MARY JANE Grant was born in Kingston in 1805 to a Scottish army officer and a free Creole woman. Her mother ran the Kingston hotel Blundell Hall at 7 East Street, and was also a 'doctress' versed in the use of African herbal remedies, a knowledge she passed on to her daughter.
Many of her guests and patients were British soldiers, often suffering from tropical diseases.
In 1836, Mary married Edwin Horatio Hamilton Seacole, rumoured to be Horatio Nelson's godson, who died in 1844. She was an inveterate traveller, and before marrying visited The Bahamas, Haiti, Cuba, Central America and England, where she complemented her knowledge of traditional healing with European medical ideas.
Yet, the medical profession of the time was riddled with ignorance and quackery. For instance, a study of inquests in 1838 showed that 28 out of 100 neonatal infants died, because of the opium used to 'quiet them'. Mary, on the other hand, was said to have once boasted that she had never lost a mother or child. She inherited Blundell Hall from her mother, and when it burnt down in 1843, rebuilt and expanded it. It is now the site of the National Library of Jamaica.
Nursing service
In 1851, she visited her half brother in Panama. Shortly after her arrival, cholera struck, and she pitched in with her expertise. The rich paid, but she treated the poor for free. On returning home to Jamaica in 1853, she was asked by the Jamaican medical authorities to minister to victims of a severe outbreak of yellow fever. She organised a nursing service at Up-Park Camp, composed of fellow Afro-Jamaican doctresses.
She returned to Panama in 1854, and succumbing to the gold fever in the air, invested in a mine. She read about the cholera-riddled British Army in the Crimean War, and 'The inclination to join my old friends of the 97th - and other regiments - took such exclusive possession of my mind that I threw over gold speculation altogether'. She travelled to London to put her extensive knowledge at the army's disposal. At the time, disease was a far greater threat to soldiers than the enemy. More than 21,000 British soldiers died in the Crimean War, but only about 5,000 perished from battle injuries.

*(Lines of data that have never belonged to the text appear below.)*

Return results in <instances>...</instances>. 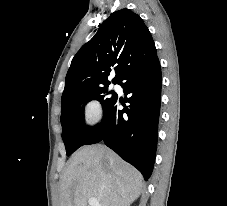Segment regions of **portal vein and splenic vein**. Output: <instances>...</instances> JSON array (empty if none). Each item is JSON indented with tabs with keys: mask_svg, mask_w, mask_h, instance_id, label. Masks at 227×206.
Instances as JSON below:
<instances>
[{
	"mask_svg": "<svg viewBox=\"0 0 227 206\" xmlns=\"http://www.w3.org/2000/svg\"><path fill=\"white\" fill-rule=\"evenodd\" d=\"M89 206H100L99 202L96 198H90L88 200Z\"/></svg>",
	"mask_w": 227,
	"mask_h": 206,
	"instance_id": "18ae733b",
	"label": "portal vein and splenic vein"
}]
</instances>
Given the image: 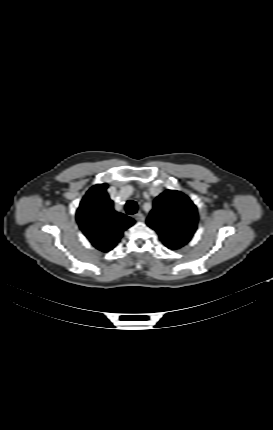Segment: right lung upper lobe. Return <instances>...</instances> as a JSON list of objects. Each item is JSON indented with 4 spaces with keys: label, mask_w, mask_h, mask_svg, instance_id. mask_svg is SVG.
Listing matches in <instances>:
<instances>
[{
    "label": "right lung upper lobe",
    "mask_w": 273,
    "mask_h": 430,
    "mask_svg": "<svg viewBox=\"0 0 273 430\" xmlns=\"http://www.w3.org/2000/svg\"><path fill=\"white\" fill-rule=\"evenodd\" d=\"M107 187V184H97L90 188L76 213L82 232L95 248L103 252L110 251L123 231L134 224L132 218L114 210Z\"/></svg>",
    "instance_id": "1"
}]
</instances>
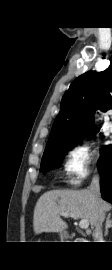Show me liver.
Masks as SVG:
<instances>
[{
  "instance_id": "obj_1",
  "label": "liver",
  "mask_w": 112,
  "mask_h": 270,
  "mask_svg": "<svg viewBox=\"0 0 112 270\" xmlns=\"http://www.w3.org/2000/svg\"><path fill=\"white\" fill-rule=\"evenodd\" d=\"M112 205L96 199L92 192L85 190H51L38 199L33 213V230L42 232H63L67 223L61 218L63 212L73 213L77 218L86 219L94 229L100 211L108 212Z\"/></svg>"
}]
</instances>
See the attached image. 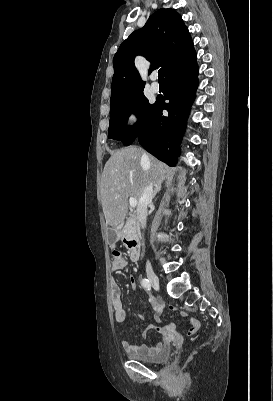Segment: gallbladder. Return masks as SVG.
<instances>
[{
	"label": "gallbladder",
	"instance_id": "bac80fb5",
	"mask_svg": "<svg viewBox=\"0 0 273 401\" xmlns=\"http://www.w3.org/2000/svg\"><path fill=\"white\" fill-rule=\"evenodd\" d=\"M108 232H109L108 233V236H109L108 245L114 246L116 241H118V235H117L118 229L117 228H114V229L109 228Z\"/></svg>",
	"mask_w": 273,
	"mask_h": 401
}]
</instances>
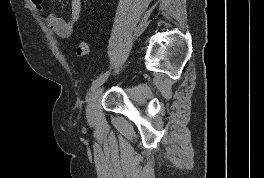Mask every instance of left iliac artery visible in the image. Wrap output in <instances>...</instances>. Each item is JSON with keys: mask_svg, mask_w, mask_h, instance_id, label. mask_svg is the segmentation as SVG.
Wrapping results in <instances>:
<instances>
[{"mask_svg": "<svg viewBox=\"0 0 264 178\" xmlns=\"http://www.w3.org/2000/svg\"><path fill=\"white\" fill-rule=\"evenodd\" d=\"M109 74V71H106L104 74L100 75L97 79H95L92 83L91 90L97 88L102 82L105 81Z\"/></svg>", "mask_w": 264, "mask_h": 178, "instance_id": "left-iliac-artery-1", "label": "left iliac artery"}]
</instances>
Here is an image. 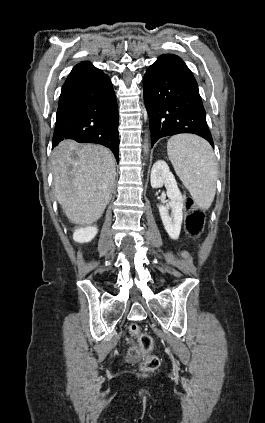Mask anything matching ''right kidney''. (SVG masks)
I'll list each match as a JSON object with an SVG mask.
<instances>
[{
  "label": "right kidney",
  "mask_w": 265,
  "mask_h": 423,
  "mask_svg": "<svg viewBox=\"0 0 265 423\" xmlns=\"http://www.w3.org/2000/svg\"><path fill=\"white\" fill-rule=\"evenodd\" d=\"M98 233L95 226L77 229L73 234V240L79 243L90 242Z\"/></svg>",
  "instance_id": "ca27d5eb"
}]
</instances>
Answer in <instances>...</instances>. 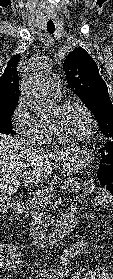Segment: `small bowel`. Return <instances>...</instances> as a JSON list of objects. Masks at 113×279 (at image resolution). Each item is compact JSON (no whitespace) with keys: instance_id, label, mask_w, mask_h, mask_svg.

Yet, despite her expertise in treating cholera, she was turned down by the War Office, the Quartermaster-General's Department, the Crimean Fund, and Florence Nightingale's organisation. The undaunted Mary travelled to the Crimea at her own expense. She visited Nightingale, who had little practical experience of cholera, but her offer of help was refused. So Mary opened the British Hotel, fondly known as Mother Seacole's Hut, a few miles from the battlefront.
Here she sold food and drink to soldiers, using the earnings to finance the medical treatment she gave. Nightingale and her nurses were based in a hospital several miles from the front. But Seacole treated wounded soldiers from both sides on the battlefield, often under fire.
She was mentioned with affectionate admiration in many first-hand accounts of the war, tending the sick and wounded with warmth and good humour, and becoming famous for her fine meals. In fact, the most famous French chef of the mid-nineteenth century, Alexis Soyer, considered her an equal. Nightingale mistrusted her, mainly because she served alcohol at her hotel, and prescribed it to her patients. Nightingale aimed to change the system. Seacole simply wanted to make her 'sons' feel better.
First autobiography
The sudden signing of a peace treaty left Seacole with a large stock of unsalable provisions and unpaid debts. It was the only failure of her business career. She returned to England destitute and ill. The press highlighted her plight, and a benefit for her in July 1857 attracted thousands of people. She then published The Wonderful Adventures of Mrs Seacole in Many Lands, the first autobiography written by a black woman in Britain. She re-established herself in Jamaica in the 1860s, but then returned to England.
Queen Victoria's nephew Prince Victor, who as a young lieutenant had been one of her customers in Crimea, carved a marble bust of her in 1871. She also became personal physiotherapist to Alexandra, Princess of Wales, later the Queen of Edward VII. On her death in 1881, she left an estate valued at the then significant sum of over £2,500. In 1991, Mary Seacole was posthumously awarded the Jamaican Order of Merit, and in 2004, was voted the greatest black Briton ever.